Java spliterator что это
A Spliterator may traverse elements individually ( tryAdvance() ) or sequentially in bulk ( forEachRemaining() ).
A Spliterator may also partition off some of its elements (using trySplit() ) as another Spliterator, to be used in possibly-parallel operations. Operations using a Spliterator that cannot split, or does so in a highly imbalanced or inefficient manner, are unlikely to benefit from parallelism. Traversal and splitting exhaust elements; each Spliterator is useful for only a single bulk computation.
A Spliterator also reports a set of characteristics() of its structure, source, and elements from among ORDERED , DISTINCT , SORTED , SIZED , NONNULL , IMMUTABLE , CONCURRENT , and SUBSIZED . These may be employed by Spliterator clients to control, specialize or simplify computation. For example, a Spliterator for a Collection would report SIZED , a Spliterator for a Set would report DISTINCT , and a Spliterator for a SortedSet would also report SORTED . Characteristics are reported as a simple unioned bit set. Some characteristics additionally constrain method behavior; for example if ORDERED , traversal methods must conform to their documented ordering. New characteristics may be defined in the future, so implementors should not assign meanings to unlisted values.

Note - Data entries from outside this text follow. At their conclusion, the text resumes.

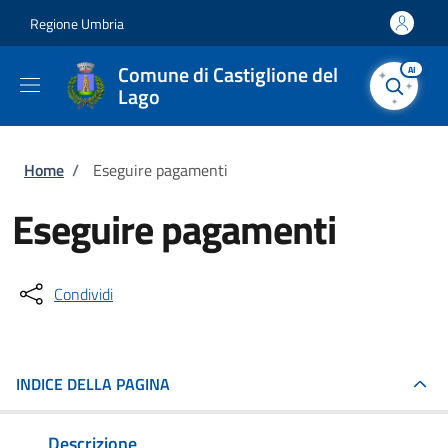
Salta al contenuto principale
Skip to footer content
Regione Umbria
Comune di Castiglione del
AI
Lago
Briciole di pane
Home
/
Eseguire pagamenti
Eseguire pagamenti
Condividi
INDICE DELLA PAGINA
Descrizione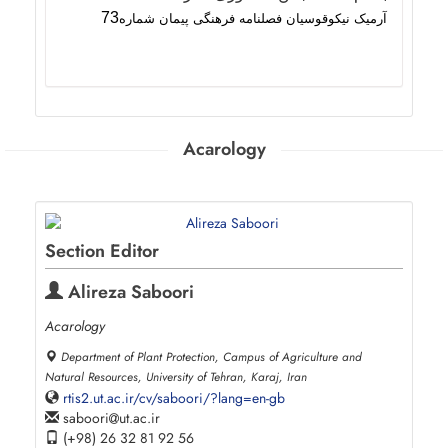
73
آر
میک نیکوقوسیان
فصلنامه فرهنگی پیمان شماره
Acarology
Section Editor
Alireza Saboori
Acarology
Department of Plant Protection, Campus of Agriculture and
Natural Resources, University of Tehran, Karaj, Iran
rtis2.ut.ac.ir/cv/saboori/?lang=en-gb
saboori
ut.ac.ir
(+98) 26 32 81 92 56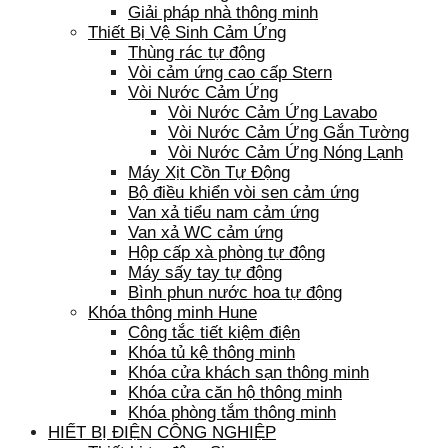
Giải pháp nhà thông minh
Thiết Bị Vệ Sinh Cảm Ứng
Thùng rác tự động
Vòi cảm ứng cao cấp Stern
Vòi Nước Cảm Ứng
Vòi Nước Cảm Ứng Lavabo
Vòi Nước Cảm Ứng Gắn Tường
Vòi Nước Cảm Ứng Nóng Lạnh
Máy Xịt Cồn Tự Động
Bộ điều khiển vòi sen cảm ứng
Van xả tiểu nam cảm ứng
Van xả WC cảm ứng
Hộp cấp xà phòng tự động
Máy sấy tay tự động
Bình phun nước hoa tự động
Khóa thông minh Hune
Công tắc tiết kiệm điện
Khóa tủ kệ thông minh
Khóa cửa khách sạn thông minh
Khóa cửa căn hộ thông minh
Khóa phòng tắm thông minh
HIẾT BỊ ĐIỆN CÔNG NGHIỆP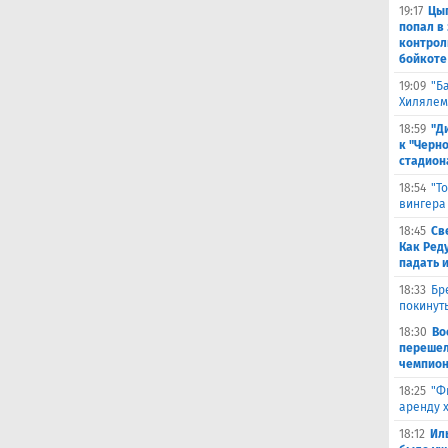
19:17
Цыг
попал в
контрол
бойкоте
19:09
"Б
Хилялем
18:59
"Д
к "Черн
стадион
18:54
"Т
вингера
18:45
Св
Как Ред
падать 
18:33
Бр
покинут
18:30
Во
перешел
чемпион
18:25
"Ф
аренду 
18:12
Ил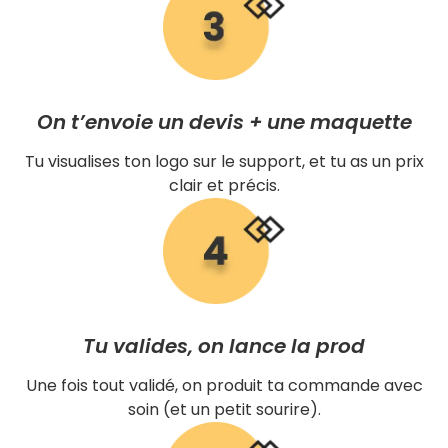
On t’envoie un devis + une maquette
Tu visualises ton logo sur le support, et tu as un prix
clair et précis.
Tu valides, on lance la prod
Une fois tout validé, on produit ta commande avec
soin (et un petit sourire).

A Spliterator that does not report IMMUTABLE or CONCURRENT is expected to have a documented policy concerning: when the spliterator binds to the element source; and detection of structural interference of the element source detected after binding. A late-binding Spliterator binds to the source of elements at the point of first traversal, first split, or first query for estimated size, rather than at the time the Spliterator is created. A Spliterator that is not late-binding binds to the source of elements at the point of construction or first invocation of any method. Modifications made to the source prior to binding are reflected when the Spliterator is traversed. After binding a Spliterator should, on a best-effort basis, throw ConcurrentModificationException if structural interference is detected. Spliterators that do this are called fail-fast. The bulk traversal method ( forEachRemaining() ) of a Spliterator may optimize traversal and check for structural interference after all elements have been traversed, rather than checking per-element and failing immediately.

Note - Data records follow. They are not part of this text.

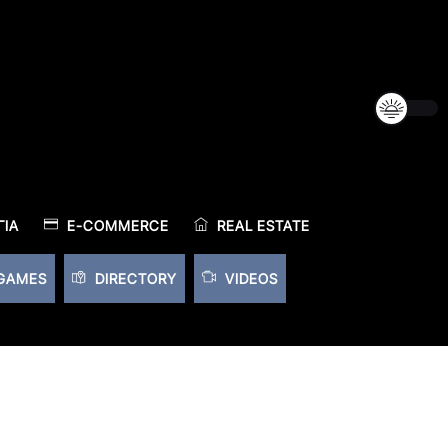
ΊΑ
E-COMMERCE
REAL ESTATE
GAMES
DIRECTORY
VIDEOS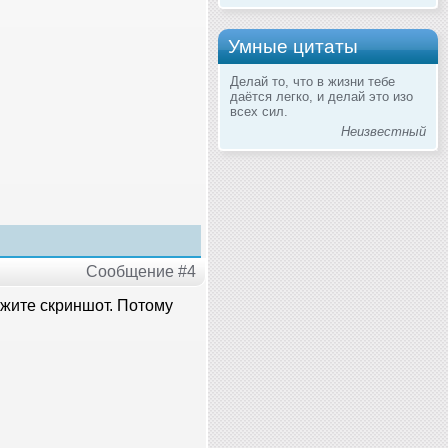
Умные цитаты
Делай то, что в жизни тебе
даётся легко, и делай это изо
всех сил.
Неизвестный
Сообщение #4
кажите скриншот. Потому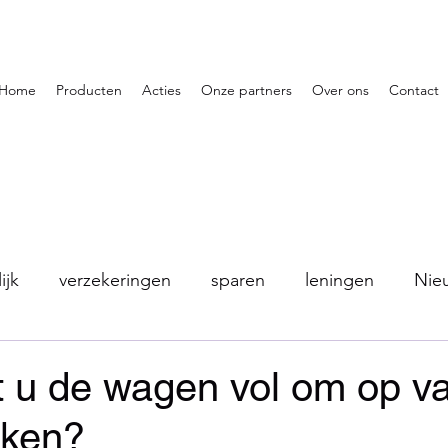
Home
Producten
Acties
Onze partners
Over ons
Contact
ijk
verzekeringen
sparen
leningen
Nie
t u de wagen vol om op va
kken?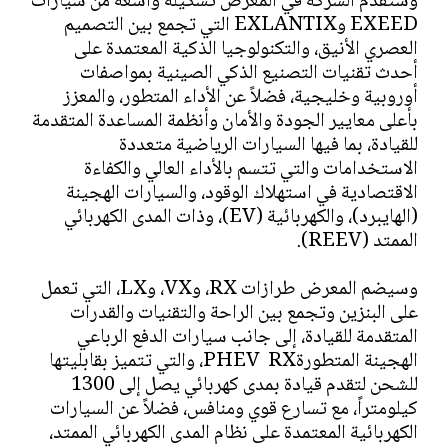
وستقدم الشركة في المعرض تشكيلة واسعة من سيارات
EXEED وEXLANTIX التي تجمع بين التصميم
العصري الأنيق، والتكنولوجيا الذكية المعتمدة على
أحدث تقنيات التصنيع الذكي الصينية بمواصفات
أوروبية وخليجية، فضلاً عن الأداء المتطور، والمعزز
بأعلى معايير الجودة والأمان وأنظمة المساعدة المتقدمة
للقيادة، بما فيها السيارات الرياضية متعددة
الاستخدامات والتي تتسم بالأداء العالي والكفاءة
الاقتصادية في استهلاك الوقود، والسيارات الهجينة
(الهايبرد)، والكهربائية (EV)، وذات المدى الكهربائي
الممتد (REEV).
وسيضم المعرض طرازات RX، وVX، وLX، التي تعمل
على البنزين وتجمع بين الراحة والتقنيات والقدرات
المتقدمة للقيادة، إلى جانب سيارات الدفع الرباعي
الهجينة المتطورةPHEV RX، والتي تتميز بقابليتها
للشحن لتقدم قيادة بمدى كهربائي يصل إلى 1300
كيلومتراً، مع تسارع قوي ومنافس، فضلاً عن السيارات
الكهربائية المعتمدة على نظام المدى الكهربائي الممتد،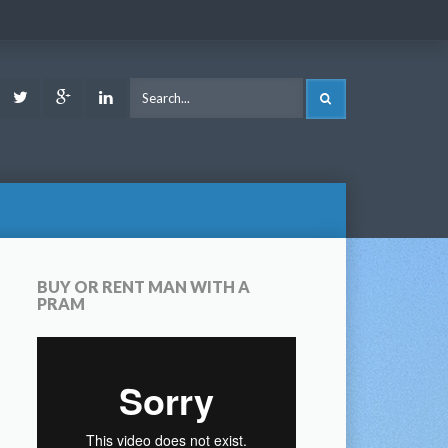
ook
Youtube
Twitter
Google
LinkedIn
SEARCH
Plus
BUY OR RENT MAN WITH A
PRAM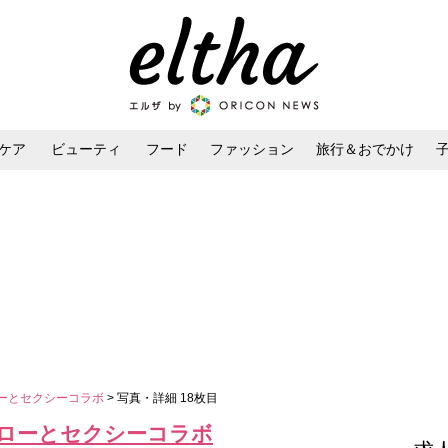
ケア
ビューティ
フード
ファッション
旅行＆おでかけ
ンケア
ダイエット・ボディケア
ヘアスタイル・ヘアアレンジ
ローとセクシーコラボ
> 写真・詳細 18枚目
ンローとセクシーコラボ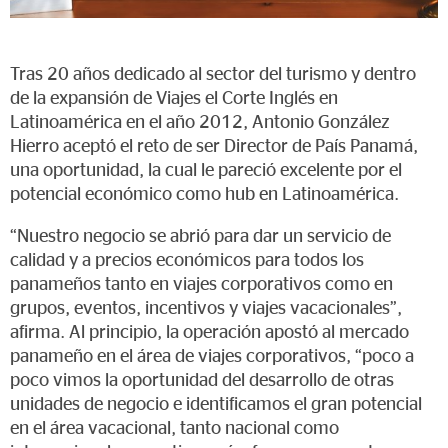
Tras 20 años dedicado al sector del turismo y dentro
de la expansión de Viajes el Corte Inglés en
Latinoamérica en el año 2012, Antonio González
Hierro aceptó el reto de ser Director de País Panamá,
una oportunidad, la cual le pareció excelente por el
potencial económico como hub en Latinoamérica.
“Nuestro negocio se abrió para dar un servicio de
calidad y a precios económicos para todos los
panameños tanto en viajes corporativos como en
grupos, eventos, incentivos y viajes vacacionales”,
afirma. Al principio, la operación apostó al mercado
panameño en el área de viajes corporativos, “poco a
poco vimos la oportunidad del desarrollo de otras
unidades de negocio e identificamos el gran potencial
en el área vacacional, tanto nacional como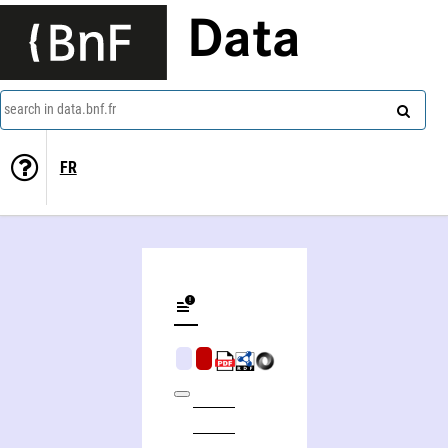
Data
search in data.bnf.fr
FR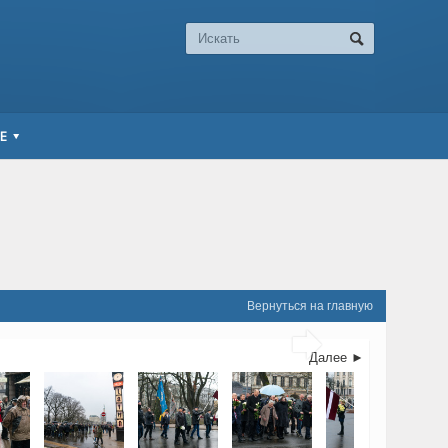
Е
Вернуться на главную

Далее ►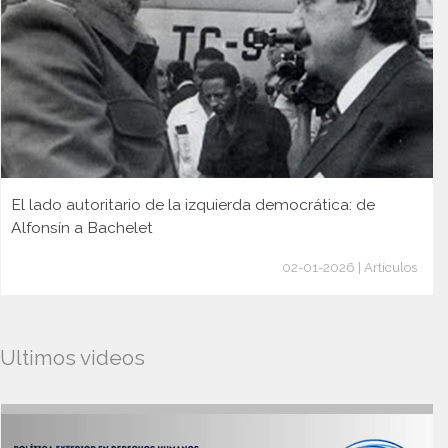
El lado autoritario de la izquierda democrática: de
Alfonsín a Bachelet
02-01-2026 | Artículos
Ultimos videos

Spliterators can provide an estimate of the number of remaining elements via the estimateSize() method. Ideally, as reflected in characteristic SIZED , this value corresponds exactly to the number of elements that would be encountered in a successful traversal. However, even when not exactly known, an estimated value value may still be useful to operations being performed on the source, such as helping to determine whether it is preferable to split further or traverse the remaining elements sequentially.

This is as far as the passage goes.